Le terme « cancer familial » peut être utilisé lorsqu’une personne présente une mutation génétique connue qui augmente le risque, ou lorsqu’une mutation ou un autre changement est suspecté en raison d’un regroupement de cancers dans la famille, mais que les tests actuels ne permettent pas d’identifier une mutation. La science entourant la génétique du cancer se développe rapidement, mais à bien des égards, elle en est encore à ses balbutiements. Il est probable que notre compréhension du cancer héréditaire/familial augmentera considérablement dans un avenir proche.
Les études d’association pangénomique (GWAS) peuvent également être révélatrices. Dans certains cas, il peut s’agir d’une combinaison de gènes, y compris de gènes présents dans une proportion importante de la population, qui confère un risque accru. GWAS examine l’intégralité du génome des personnes présentant un trait (comme le cancer) et le compare à celui des personnes ne présentant pas ce trait (comme le cancer) pour rechercher des différences dans l’ADN (polymorphismes d’un seul nucléotide). Ces études ont déjà montré qu’une maladie que l’on croyait auparavant largement environnementale (la dégénérescence maculaire liée à l’âge) avait en réalité une très forte composante génétique.
Chevauchement et confusion
Il peut y avoir un chevauchement entre mutations héréditaires et acquises, ce qui peut conduire à une confusion considérable.
Des mutations spécifiques peuvent être somatiques ou germinales
Certaines mutations génétiques peuvent être héréditaires ou acquises. Par exemple, la plupart des mutations du gène p53 sont somatiques ou se développent à l’âge adulte. Beaucoup moins fréquemment, les mutations p53 peuvent être héréditaires et donner lieu à un syndrome appelé syndrome de Li-Fraumeni.
Toutes les mutations ciblables ne sont pas somatiques (acquises)
Les mutations de l’EGFR associées au cancer du poumon sont généralement des mutations somatiques acquises au cours du développement du cancer. Certaines personnes traitées par des inhibiteurs de l’EGFR développent une mutation de résistance appelée T790M. Cette mutation « secondaire » permet aux cellules cancéreuses de contourner la voie bloquée et de se développer à nouveau.

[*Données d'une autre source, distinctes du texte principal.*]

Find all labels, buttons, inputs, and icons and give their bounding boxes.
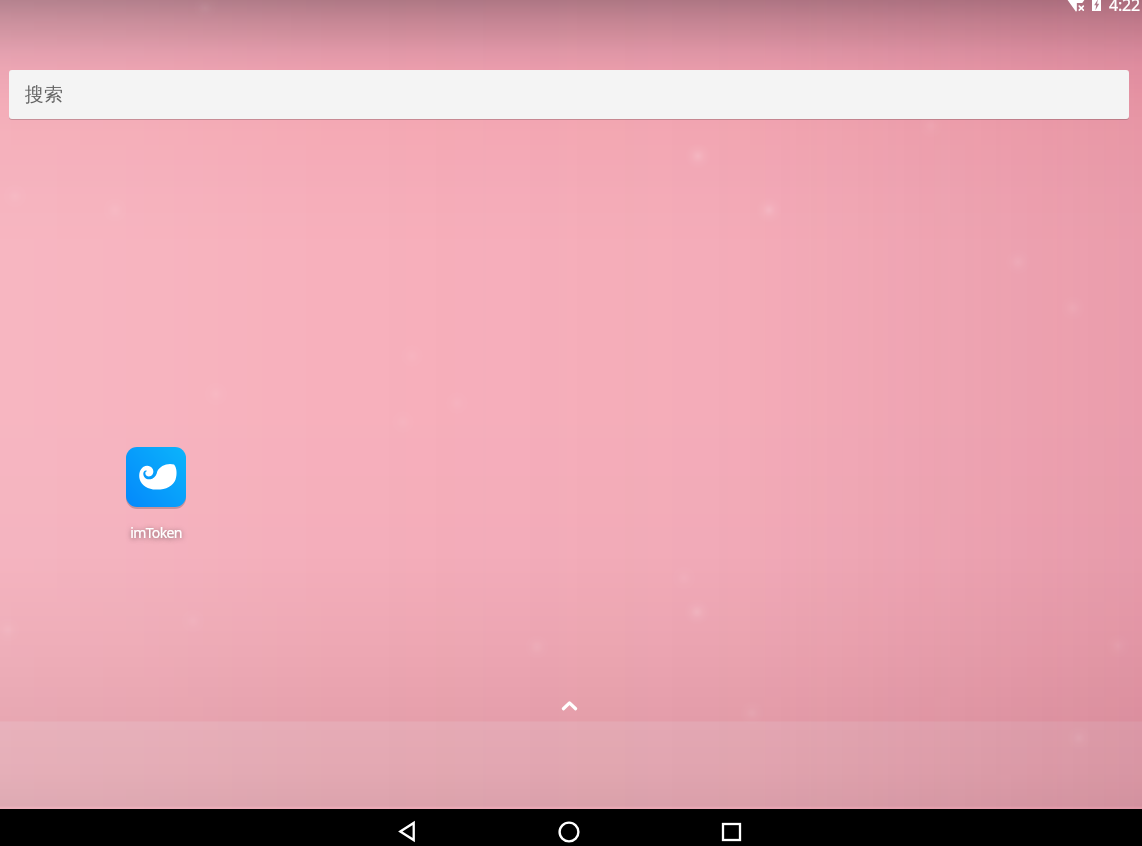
staticText: 搜索: [25, 83, 63, 107]
button[interactable]: 搜索: [9, 70, 1129, 119]
button[interactable]: Recents: [707, 817, 755, 846]
button[interactable]: All apps: [557, 696, 582, 715]
staticText: imToken: [130, 523, 182, 542]
staticText: 4:22: [1109, 0, 1140, 16]
button[interactable]: imToken: [106, 447, 206, 542]
button[interactable]: Back: [383, 817, 431, 846]
button[interactable]: Home: [545, 817, 593, 846]
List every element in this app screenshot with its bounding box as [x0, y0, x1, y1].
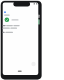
button[interactable]	[31, 61, 37, 67]
button[interactable]	[16, 69, 24, 73]
button[interactable]	[3, 10, 37, 16]
button[interactable]	[3, 17, 37, 23]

Cependant, lorsque des mutations T790M sont détectées chez des personnes qui n’ont pas été traitées avec des inhibiteurs de l’EGFR, elles pourraient représenter des mutations germinales, et les personnes qui ont des mutations germinales T790M et n’ont jamais fumé sont plus susceptibles de développer un cancer du poumon que celles qui n’ont pas la mutation et qui ont fumé.
Effet des mutations germinales sur le traitement
Même lorsque des mutations somatiques sont présentes dans une tumeur, la présence de mutations germinales peut affecter le traitement. Par exemple, certains traitements (inhibiteurs de PARP) peuvent être relativement peu utilisés chez les personnes atteintes d’un cancer métastatique en général, mais peuvent être efficaces chez celles qui présentent des mutations BRCA.
Interaction des mutations génétiques héréditaires et somatiques
Ajoutant encore plus de confusion, on pense que les mutations génétiques héréditaires et somatiques peuvent interagir dans le développement du cancer (carcinogenèse) ainsi que dans sa progression.
Tests génétiques vs tests génomiques pour le cancer du sein
Les tests génétiques dans le contexte du cancer du sein ont été particulièrement déroutants et sont maintenant parfois appelés tests génétiques (lors de la recherche de mutations héréditaires) ou tests génomiques (lors de la recherche de mutations acquises, par exemple pour déterminer si des mutations particulières sont présentes dans une tumeur du sein qui augmentent le risque de récidive et suggéreraient donc qu’une chimiothérapie soit administrée).